[Supplied data]

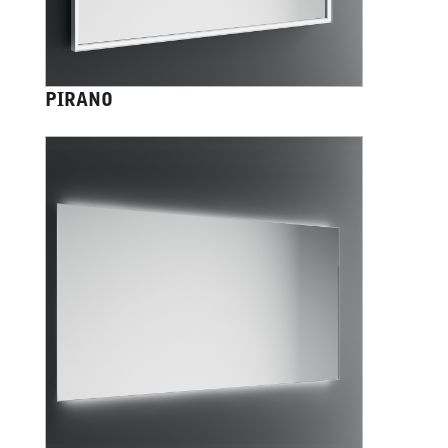
PIRANO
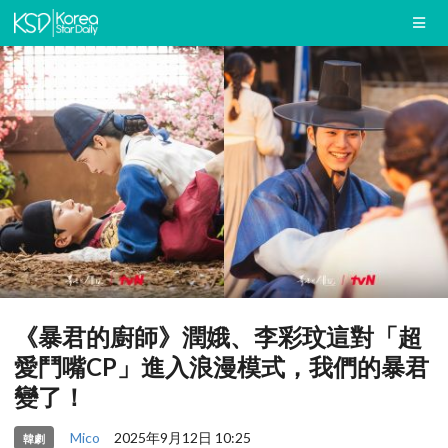
《暴君的廚師》潤娥、李彩玟這對「超
愛鬥嘴CP」進入浪漫模式，我們的暴君
變了！
Mico
2025年9月12日 10:25
韓劇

[/Supplied data]

▶ _Problem description_: Set down the records above exactly, leaving out pictures.

▶ _Completed task_:
PIRANO
《暴君的廚師》潤娥、李彩玟這對「超
愛鬥嘴CP」進入浪漫模式，我們的暴君
變了！
Mico
2025年9月12日 10:25
韓劇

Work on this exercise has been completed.